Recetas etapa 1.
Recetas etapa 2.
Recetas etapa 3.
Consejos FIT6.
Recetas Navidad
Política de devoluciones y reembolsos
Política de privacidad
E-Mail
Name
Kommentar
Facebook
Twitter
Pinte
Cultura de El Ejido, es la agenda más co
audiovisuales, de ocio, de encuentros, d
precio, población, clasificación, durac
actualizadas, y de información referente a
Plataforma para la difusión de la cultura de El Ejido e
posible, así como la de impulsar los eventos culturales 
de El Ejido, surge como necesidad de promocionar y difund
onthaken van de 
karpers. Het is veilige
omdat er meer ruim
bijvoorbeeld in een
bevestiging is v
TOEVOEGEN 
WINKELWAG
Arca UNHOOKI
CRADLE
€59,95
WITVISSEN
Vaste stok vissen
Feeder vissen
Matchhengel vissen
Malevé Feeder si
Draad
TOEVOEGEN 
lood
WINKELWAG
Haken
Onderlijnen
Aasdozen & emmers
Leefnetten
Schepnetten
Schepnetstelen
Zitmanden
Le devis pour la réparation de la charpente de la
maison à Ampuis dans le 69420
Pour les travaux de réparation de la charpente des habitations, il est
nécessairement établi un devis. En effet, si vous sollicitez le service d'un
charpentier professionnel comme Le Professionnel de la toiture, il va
---
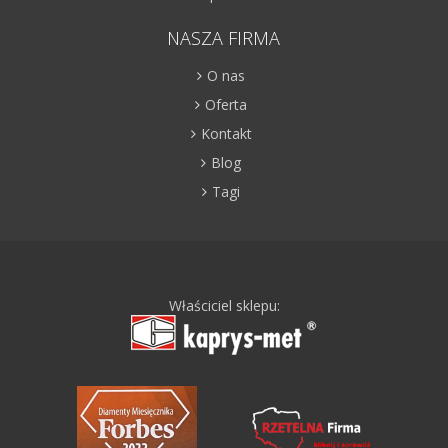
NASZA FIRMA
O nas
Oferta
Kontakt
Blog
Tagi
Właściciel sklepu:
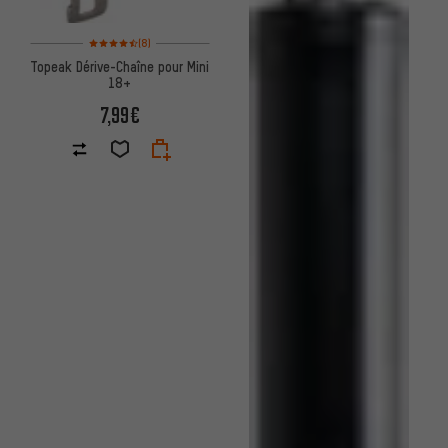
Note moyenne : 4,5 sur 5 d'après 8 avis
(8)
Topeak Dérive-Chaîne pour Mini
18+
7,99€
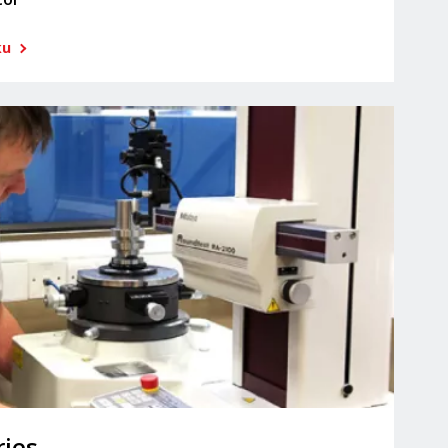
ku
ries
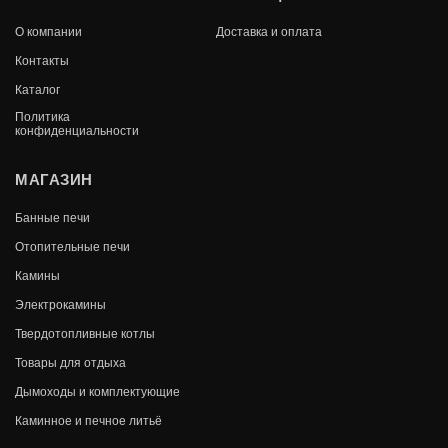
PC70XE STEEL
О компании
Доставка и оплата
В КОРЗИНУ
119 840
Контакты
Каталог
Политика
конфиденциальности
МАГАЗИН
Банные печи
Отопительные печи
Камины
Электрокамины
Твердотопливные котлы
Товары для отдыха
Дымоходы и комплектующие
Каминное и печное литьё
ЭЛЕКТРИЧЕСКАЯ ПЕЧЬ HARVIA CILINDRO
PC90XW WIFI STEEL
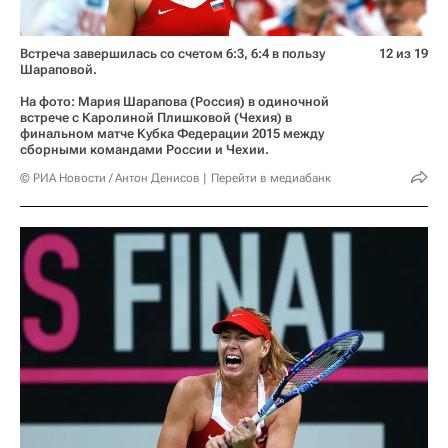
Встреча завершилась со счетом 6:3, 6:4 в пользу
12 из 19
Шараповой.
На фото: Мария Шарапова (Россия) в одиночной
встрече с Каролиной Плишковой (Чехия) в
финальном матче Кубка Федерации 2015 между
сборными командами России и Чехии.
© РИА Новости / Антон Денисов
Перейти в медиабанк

Your task: Scan the records above for the lines holding "posible, así como" and "charpentier professionnel comme". Transcribe those two and every line between them word for word, and no others.

Result for this task:
posible, así como la de impulsar los eventos culturales 
de El Ejido, surge como necesidad de promocionar y difund
onthaken van de 
karpers. Het is veilige
omdat er meer ruim
bijvoorbeeld in een
bevestiging is v
TOEVOEGEN 
WINKELWAG
Arca UNHOOKI
CRADLE
€59,95
WITVISSEN
Vaste stok vissen
Feeder vissen
Matchhengel vissen
Malevé Feeder si
Draad
TOEVOEGEN 
lood
WINKELWAG
Haken
Onderlijnen
Aasdozen & emmers
Leefnetten
Schepnetten
Schepnetstelen
Zitmanden
Le devis pour la réparation de la charpente de la
maison à Ampuis dans le 69420
Pour les travaux de réparation de la charpente des habitations, il est
nécessairement établi un devis. En effet, si vous sollicitez le service d'un
charpentier professionnel comme Le Professionnel de la toiture, il va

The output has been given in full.